Sí, absolutamente. Aquellas dos primeras películas -particularmente El camino, un encargo de Aries y una apuesta comercial que fue un desastre- me ponían dentro del cine industrial argentino, como el heredero de Aries. En el primer Bafici yo mostré El visitante, y fue el disparador del Nuevo Cine Argentino junto con Mundo grúa, La ciénaga y otras. La experiencia de El camino fue tremenda, porque me ubicó más en un lugar en el que yo no quería estar, o al menos en uno que no sentía propio. De hecho, a partir de ahí estuve diez años sin hacer cine, porque necesitaba buscar mi forma de contar e incluso ver si mi camino era el cine o no. Yo me formé en la pintura, y para mi ese siempre fue un espacio realmente propio. En esos diez años en los que no hice cine estuve trabajando mucho con video, produciendo muestras de videoinstalaciones y fotos. Todo lo que fui desarrollando en estos otros lenguajes me hizo encontrar formas y planteos que ahora empecé a trasladar al cine. En este terreno también se fue desarrollando La sombra, porque yo iba viendo si tenía una película, una pieza de video u otra cosa. Por eso para mi La sombra es como el cierre de un ciclo que abre uno nuevo. Este soy yo, este es mi exorcismo, que en vez de ser una sesión de terapia -que hice durante mucho tiempo- se transformó en una obra. Es tremendamente liberador.
La pregunta que todo el mundo te debe hacer es si tu viejo vio La sombra, y qué le pareció.

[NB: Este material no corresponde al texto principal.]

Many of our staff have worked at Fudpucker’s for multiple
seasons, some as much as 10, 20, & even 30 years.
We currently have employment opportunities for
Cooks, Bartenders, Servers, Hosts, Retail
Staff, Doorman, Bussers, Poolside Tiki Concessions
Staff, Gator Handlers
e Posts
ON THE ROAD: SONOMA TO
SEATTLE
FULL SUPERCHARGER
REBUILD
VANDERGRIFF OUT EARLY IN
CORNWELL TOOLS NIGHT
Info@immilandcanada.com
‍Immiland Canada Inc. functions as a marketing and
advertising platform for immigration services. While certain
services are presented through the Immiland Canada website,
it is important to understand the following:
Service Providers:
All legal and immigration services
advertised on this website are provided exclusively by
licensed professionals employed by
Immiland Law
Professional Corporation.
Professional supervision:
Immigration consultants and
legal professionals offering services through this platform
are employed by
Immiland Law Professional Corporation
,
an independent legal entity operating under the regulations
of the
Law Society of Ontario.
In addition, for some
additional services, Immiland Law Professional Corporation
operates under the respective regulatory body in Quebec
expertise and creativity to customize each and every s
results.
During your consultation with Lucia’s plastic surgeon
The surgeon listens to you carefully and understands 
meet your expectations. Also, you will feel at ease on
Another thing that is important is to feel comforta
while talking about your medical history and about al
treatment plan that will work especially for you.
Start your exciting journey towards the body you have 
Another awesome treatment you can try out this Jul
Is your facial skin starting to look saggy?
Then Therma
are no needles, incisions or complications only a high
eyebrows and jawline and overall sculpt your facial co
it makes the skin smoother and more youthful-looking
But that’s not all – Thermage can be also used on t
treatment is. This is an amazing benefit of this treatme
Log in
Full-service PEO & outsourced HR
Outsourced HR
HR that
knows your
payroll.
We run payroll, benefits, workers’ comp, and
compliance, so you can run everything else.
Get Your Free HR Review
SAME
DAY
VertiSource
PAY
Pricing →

Realmente terminé la película hace un mes, así que recién la vio ahí. Fue muy fuerte, igual que para mi madre y para mis hermanos. A él le cuesta mucho ver que la película es mía; él ve lo que llama “la sombra de lo que fui”. Eso está, pero yo hablo de otra sombra. Esa imposibilidad que tiene de verme a mí en La sombra de alguna manera confirma la película. Pero por otro lado se alegra por mí, por supuesto, porque él sabe que ha sido difícil estar bajo su sombra.